てか普通は耐久度だろ。鍛冶屋で修理すれば戻る、ってのが一般的だと思うんだが、まあいいか。
属性は今のところ無し。
『血の盟約により能力値が上がりました』
ん?
ウインドウに出ている文字を目で追う。
示された数字にオレは目を細める。所有者はとびきりの逸材だった。
オレはこれをゲームのようだと思ったが、さっきのはなしにしよう。
ゲームはやり直せるが、人生はやり直しがきかない一回きりの唯一だ。遊び半分だったのは否定しない。

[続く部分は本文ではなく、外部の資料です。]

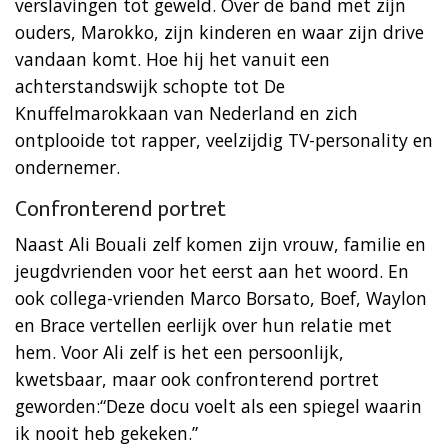
verslavingen tot geweld. Over de band met zijn
ouders, Marokko, zijn kinderen en waar zijn drive
vandaan komt. Hoe hij het vanuit een
achterstandswijk schopte tot De
Knuffelmarokkaan van Nederland en zich
ontplooide tot rapper, veelzijdig TV-personality en
ondernemer.
Confronterend portret
Naast Ali Bouali zelf komen zijn vrouw, familie en
jeugdvrienden voor het eerst aan het woord. En
ook collega-vrienden Marco Borsato, Boef, Waylon
en Brace vertellen eerlijk over hun relatie met
hem. Voor Ali zelf is het een persoonlijk,
kwetsbaar, maar ook confronterend portret
geworden:“Deze docu voelt als een spiegel waarin
ik nooit heb gekeken.”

本気を出す、って言ってもオレ自身だけじゃ身動き取れないしな。
少年には生きて育ってもらわなきゃならん。
さて、どういう剣に育てばあいつの役にたってやれるんだろうな。
オレは意識を外に向けた。
△▽△▽△▽△▽△▽△▽
体の至る所に痛みが走っていた。
男は部屋を出た後も容赦しなかった。
両手、両足を縛る鉄の鎖を引きずるのが億劫になるくらい、体が悲鳴を訴えている。
しかし元いた牢まで戻らねば、この男はもっと加虐してくるだろう。だから歯を食いしばり、石の路を歩く。
両手で握り締める剣を抜いて、男を切り裂きたかった。
しかし今の自分と男では体格も力も及ばない。それでも行動に移したとしよう。手にしたばかりのこの剣で、喉をかき切られるのは自分だと、容易に想像できた。
今死ぬわけには行かない。
少年は思う。これは誓いだ。
家族を奪った者たちに刃を突きつけるまでは、死ねない。
生き恥を晒しているというならば、そのあざけりを甘んじて受けよう。
必ず妹の敵は、取る。
そう決めていた。だから生き残らねばならない。
たとえ奴隷と身分を貶められたとしても、かまわなかった。
小さな剣があってよかった。視線をゆっくりと剣に落とす。
長い剣を扱うには不安が先立った。今まで剣など触ったことなど無かったからだ。
しかしこれくらいの小さなものであれば十分扱えるだろう。
鉄の扉が開かれ、そして閉じられる。
少年はばら撒かれただけの藁の上へ腰を落とす。
剣はこの牢に戻される前、厳重に封印された。麻の布地で抜けぬように巻かれたのだ。両手を固定された状態で、麻布を解くには無理がある。
少年は短剣を胸に抱く。
自分でも信じられないが、この短剣が呼んだ気がしたのだ。
己を振るえ、と。
幻聴かもしれない。だがそれでもよかった。
体の至る所がずきずきと痛む。
少年は冷たい石の上で横たわり、体を丸めた。
眠れるだろうか。
考えるのは明日の事ばかりだ。
明日が一つ目の難関となるだろう。
果たして出来るだろうか。少年は震える体を抱きしめる。
出来なければ死ぬ。
嫌だ、死にたくない。
しかし今のままでは、時間の問題と言えた。
少年は瞼を閉じた。眠るのだと自分に言い聞かせる。
両手で抱きしめるのは、先ほど手にしたばかりの短剣だ。つい先ほどからなぜか、体にこの短剣を近づければ痛みが遠のくような気がした。体を包み込むようなこの温かさは、そう、母に抱きしめられたときのものに似ている。自分を護るための短剣だ。親近感を覚えてもおかしくは無いだろうが、少年は唇へ微かな笑みを乗せる。
「必ず生き延びて・・・」
それは決意だ。
声に出し自分へと言い聞かせる。
『所有者との連結が発生しました』
短剣は静かに少年の鼓動に耳を済ませる。